Opportunistic Infections Flashcards
(55 cards)
Describe the relationship between HIV and opportunistic infections?
- HIV attacks CD4+ cells
- As CD4 count drops OIs proliferate in individuals
- These diseases are rare in immunocompetent individuals
- CD4 Count less that 200 poses greatest risk to OIs
What is the pathophysiology of OIs?
- Virion binds to CD4+ and chemokine receptor
- Fusion follows
- The pathogenic feature of HIV is progressive reduction in CD4+ cells leading to destruction of cell mediated immunity and antibody mediated immunity
- OI are manifested depending on the CD4 count suppression
Which opportunistic infection can occur at all CD4+ counts?
tuberculosis
Describe the opportunistic infection of TB in HIV?
- Bacilli persist for years referred to as LTBI
- About 3 to 16% of untreated infection have annual risk of reactivation with TB
- risk for HIV negative persons is 5%
- Meningitis, UTI and Disseminated Blood stream infections may occur
How do you diagnose TB in HIV positive patients?
- TST - tuberculin skin test
- IGRA (interferon gamma release assays) sputum for AAFBs (acid fast bacillus)
- abnormal chest X ray findings e.g., fibrotic lesions, effusion
What OI is present at a CD4+ count <250 cell/mm3?
Coccidiomycosis
What pathogens cause coccidiomycosis and where are these pathogens found?
Coccidioides immitis andCoccidioidesposadasii
- found in soil
What are the 4 different syndromes associated with coccidiomycosis?

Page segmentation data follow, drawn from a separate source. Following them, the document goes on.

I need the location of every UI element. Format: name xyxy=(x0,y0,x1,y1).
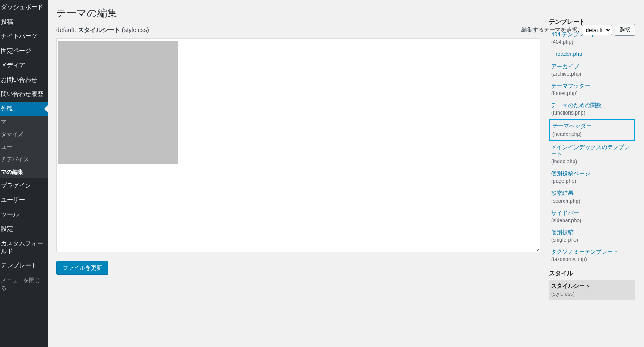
template-link[interactable]: テーマヘッダー xyxy=(552,123,592,129)
menu-users[interactable]: ユーザー xyxy=(0,193,48,207)
menu-appearance[interactable]: 外観 xyxy=(0,102,48,116)
template-filename: (search.php) xyxy=(551,198,633,204)
template-filename: (sidebar.php) xyxy=(551,217,633,224)
editor-area: テーマの編集 default: スタイルシート (style.css) ファイル… xyxy=(56,4,540,338)
menu-nightparts[interactable]: ナイトパーツ xyxy=(0,29,48,44)
template-item[interactable]: アーカイブ (archive.php) xyxy=(549,60,635,80)
style-item-current[interactable]: スタイルシート (style.css) xyxy=(549,280,635,299)
appearance-submenu: マ タマイズ ュー チデバイス マの編集 xyxy=(0,116,48,178)
template-item[interactable]: 個別投稿ページ (page.php) xyxy=(549,168,635,187)
menu-contact-history[interactable]: 問い合わせ履歴 xyxy=(0,87,48,102)
template-item[interactable]: 個別投稿 (single.php) xyxy=(549,226,635,246)
main-content: テーマの編集 default: スタイルシート (style.css) ファイル… xyxy=(48,0,644,347)
file-suffix: (style.css) xyxy=(120,26,149,33)
template-link[interactable]: 個別投稿 xyxy=(551,229,574,236)
template-filename: (taxonomy.php) xyxy=(551,256,633,263)
file-description: default: スタイルシート (style.css) xyxy=(56,26,540,34)
style-link[interactable]: スタイルシート xyxy=(551,283,590,289)
template-filename: (header.php) xyxy=(552,131,632,137)
styles-list: スタイルシート (style.css) xyxy=(549,280,635,299)
menu-settings[interactable]: 設定 xyxy=(0,222,48,236)
admin-sidebar: ダッシュボード 投稿 ナイトパーツ 固定ページ メディア お問い合わせ 問い合わ… xyxy=(0,0,48,347)
menu-plugins[interactable]: プラグイン xyxy=(0,178,48,193)
menu-dashboard[interactable]: ダッシュボード xyxy=(0,0,48,15)
editor-selection-block xyxy=(58,41,178,164)
menu-templates[interactable]: テンプレート xyxy=(0,258,48,273)
submenu-menus[interactable]: ュー xyxy=(0,141,48,153)
file-list-panel: テンプレート 404 テンプレート (404.php) _header.php … xyxy=(549,4,635,338)
template-link[interactable]: サイドバー xyxy=(551,210,579,216)
menu-media[interactable]: メディア xyxy=(0,58,48,73)
template-link[interactable]: メインインデックスのテンプレート xyxy=(551,144,630,157)
template-item[interactable]: テーマフッター (footer.php) xyxy=(549,80,635,99)
template-link[interactable]: _header.php xyxy=(551,51,582,57)
menu-contact[interactable]: お問い合わせ xyxy=(0,73,48,87)
template-link[interactable]: 個別投稿ページ xyxy=(551,170,590,177)
template-link[interactable]: アーカイブ xyxy=(551,63,579,70)
template-link[interactable]: テーマのための関数 xyxy=(551,102,602,108)
menu-posts[interactable]: 投稿 xyxy=(0,15,48,29)
styles-heading: スタイル xyxy=(549,270,635,277)
template-item[interactable]: メインインデックスのテンプレート (index.php) xyxy=(549,141,635,168)
file-prefix: default: xyxy=(56,26,78,33)
template-filename: (single.php) xyxy=(551,237,633,243)
template-filename: (archive.php) xyxy=(551,71,633,77)
submenu-customize[interactable]: タマイズ xyxy=(0,128,48,141)
template-link[interactable]: タクソノミーテンプレート xyxy=(551,248,618,255)
template-link[interactable]: 検索結果 xyxy=(551,190,574,196)
template-item[interactable]: タクソノミーテンプレート (taxonomy.php) xyxy=(549,246,635,265)
update-file-button[interactable]: ファイルを更新 xyxy=(56,261,108,275)
menu-pages[interactable]: 固定ページ xyxy=(0,44,48,58)
template-item[interactable]: 検索結果 (search.php) xyxy=(549,187,635,207)
template-filename: (page.php) xyxy=(551,178,633,185)
template-filename: (404.php) xyxy=(551,39,633,45)
template-item[interactable]: _header.php xyxy=(549,48,635,60)
collapse-menu[interactable]: メニューを閉じる xyxy=(0,273,48,296)
template-filename: (index.php) xyxy=(551,159,633,165)
menu-custom-fields[interactable]: カスタムフィールド xyxy=(0,236,48,258)
submenu-themes[interactable]: マ xyxy=(0,116,48,128)
templates-list: 404 テンプレート (404.php) _header.php アーカイブ (… xyxy=(549,29,635,265)
page-title: テーマの編集 xyxy=(56,6,540,20)
theme-selector-label: 編集するテーマを選択: xyxy=(521,26,579,34)
template-filename: (footer.php) xyxy=(551,90,633,97)
submenu-device[interactable]: チデバイス xyxy=(0,153,48,166)
template-filename: (functions.php) xyxy=(551,110,633,116)
template-item[interactable]: サイドバー (sidebar.php) xyxy=(549,207,635,226)
code-editor[interactable] xyxy=(56,38,540,252)
file-bold: スタイルシート xyxy=(78,26,120,33)
template-link[interactable]: テーマフッター xyxy=(551,83,590,89)
template-item-highlighted[interactable]: テーマヘッダー (header.php) xyxy=(549,119,635,141)
theme-selector: 編集するテーマを選択: default 選択 xyxy=(521,24,635,36)
submenu-theme-editor[interactable]: マの編集 xyxy=(0,166,48,178)
template-item[interactable]: テーマのための関数 (functions.php) xyxy=(549,99,635,119)
style-filename: (style.css) xyxy=(551,291,633,297)
theme-select[interactable]: default xyxy=(582,25,612,35)
menu-tools[interactable]: ツール xyxy=(0,207,48,222)
theme-select-button[interactable]: 選択 xyxy=(615,24,635,36)
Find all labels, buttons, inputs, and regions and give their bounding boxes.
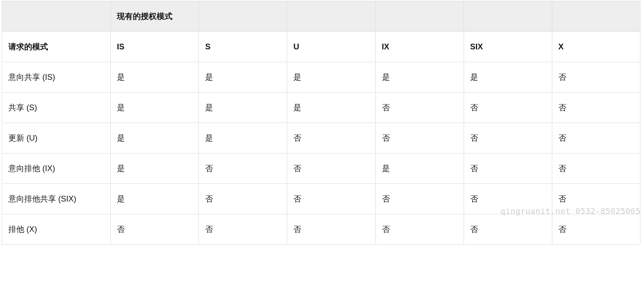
row-label: 排他 (X)	[2, 214, 111, 245]
row-label: 更新 (U)	[2, 123, 111, 153]
table-cell: 是	[464, 62, 552, 93]
header-cell	[375, 1, 464, 32]
lock-compatibility-table: 现有的授权模式 请求的模式ISSUIXSIXX意向共享 (IS)是是是是是否共享…	[2, 1, 640, 245]
header-cell	[2, 1, 111, 32]
table-cell: 否	[111, 214, 199, 245]
table-cell: 是	[111, 123, 199, 153]
header-cell	[464, 1, 552, 32]
table-cell: U	[287, 32, 375, 62]
table-cell: 否	[199, 184, 287, 214]
header-cell	[552, 1, 640, 32]
table-cell: 否	[552, 214, 640, 245]
row-label: 请求的模式	[2, 32, 111, 62]
table-cell: 否	[199, 214, 287, 245]
table-cell: 是	[375, 153, 464, 184]
header-cell	[199, 1, 287, 32]
row-label: 意向排他共享 (SIX)	[2, 184, 111, 214]
table-row: 意向排他共享 (SIX)是否否否否否	[2, 184, 640, 214]
table-cell: 否	[464, 214, 552, 245]
table-cell: 是	[111, 62, 199, 93]
table-row: 更新 (U)是是否否否否	[2, 123, 640, 153]
table-cell: 是	[287, 62, 375, 93]
table-cell: 否	[552, 62, 640, 93]
table-header-row: 现有的授权模式	[2, 1, 640, 32]
table-cell: 是	[111, 184, 199, 214]
table-cell: 否	[464, 93, 552, 123]
table-row: 请求的模式ISSUIXSIXX	[2, 32, 640, 62]
table-cell: 否	[287, 214, 375, 245]
table-cell: 是	[287, 93, 375, 123]
table-cell: S	[199, 32, 287, 62]
row-label: 意向共享 (IS)	[2, 62, 111, 93]
table-cell: 否	[375, 214, 464, 245]
table-cell: 否	[552, 153, 640, 184]
table-cell: 是	[199, 123, 287, 153]
table-cell: X	[552, 32, 640, 62]
table-row: 排他 (X)否否否否否否	[2, 214, 640, 245]
table-cell: 否	[375, 184, 464, 214]
table-cell: 否	[287, 153, 375, 184]
table-row: 意向排他 (IX)是否否是否否	[2, 153, 640, 184]
table-cell: 否	[287, 184, 375, 214]
table-row: 共享 (S)是是是否否否	[2, 93, 640, 123]
table-cell: 否	[552, 184, 640, 214]
table-cell: 否	[464, 153, 552, 184]
table-cell: IS	[111, 32, 199, 62]
table-cell: 是	[111, 153, 199, 184]
table-cell: 是	[199, 62, 287, 93]
table-cell: IX	[375, 32, 464, 62]
table-cell: 否	[375, 93, 464, 123]
table-cell: 否	[464, 123, 552, 153]
header-cell: 现有的授权模式	[111, 1, 199, 32]
header-cell	[287, 1, 375, 32]
table-cell: 否	[464, 184, 552, 214]
table-cell: 是	[375, 62, 464, 93]
table-cell: 是	[111, 93, 199, 123]
table-cell: 是	[199, 93, 287, 123]
table-row: 意向共享 (IS)是是是是是否	[2, 62, 640, 93]
table-cell: 否	[552, 93, 640, 123]
table-cell: 否	[552, 123, 640, 153]
table-cell: 否	[287, 123, 375, 153]
table-cell: SIX	[464, 32, 552, 62]
row-label: 共享 (S)	[2, 93, 111, 123]
row-label: 意向排他 (IX)	[2, 153, 111, 184]
table-cell: 否	[375, 123, 464, 153]
table-cell: 否	[199, 153, 287, 184]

- focal pneumonia presenting with fever, cough and pleuritic chest pain
- diffuse pneumonia with fever, dyspnea, hypoxemia
- meningitis with headache, lethargy
- positive serology tests without evidence of localized infection
How do you diagnose coccidiomycosis?
Blood/fluid culture
- CSF IgG
Treatment for coccidiomycosis?
Fluconazole or itraconazole
- options in the treatment of mild disease as well as meningitis
What OIs are present at the CD4+ count <200 cells/mm3?
Pneumocystis jirovecii pneumonia (PCP)
Mucocutaneous candidiasis
What is the clinical presentation of PCP?
- Usually present with Dyspnea, non productive cough and hypoxemia
- CXR shows diffuse bilateral symmetrical interstitial infiltrates with a ground glass pattern
How do you diagnose PCP?
- Giemsa, Diff-Quik, and Wright stains for trophoizite
- Gomori methenamine silver, toluidine blue, and cresyl violet are used to stain the cyst wall
- Beta D glucan
- PCR
Describe the management of PCP?
All HIV positive patients, including pregnant women, must be started on TMP-SMX for chemoprophylaxis when their CD4+ countis less than 200 cells/mm
- Alternative prophylactic medications include
i. dapsone
ii. dapsone plus pyrimethamine plus leucovorin
iii. atovaquone
iv. aerosolized pentamidine
What is the treatment for PCP?
PCP is treated with TMP-SMX Other drugs include: i. dapsone ii. TMP iii. clindamycin plus primaquine or IV pentamidine iv. atovaquone suspension
What cause mucocutaneous candidiasis?
candida albicans
Describe the clinical presentation of mucocutaneous candidiasis?
- Oropharyngeal infection presents as painless, creamy white plaque like lesions
- Angular chelosis may occur
- Esophageal candida presents with odynophagia and retrsosternal burning
Diagnosis of mucocutaneous candidiasis?
- potassium hydroxide
2. endoscopy
Treatment for mucocutaneous candidiasis?
Oral fluconazole
What OI is present at CD4+<150 cells/mm3?
Histoplasma capsulatum
Describe the clinical presentation of acute pulmonary histoplasmosis?
fever, myalgia, chills, headaches, and a non-productive cough.
- severe cases : lymphadenopathy, hepatosplenomegaly, mucocutaneous ulcers of the nose, mouth, tongue
Describe the clinical presentation of chronic pulmonary histoplasmosis?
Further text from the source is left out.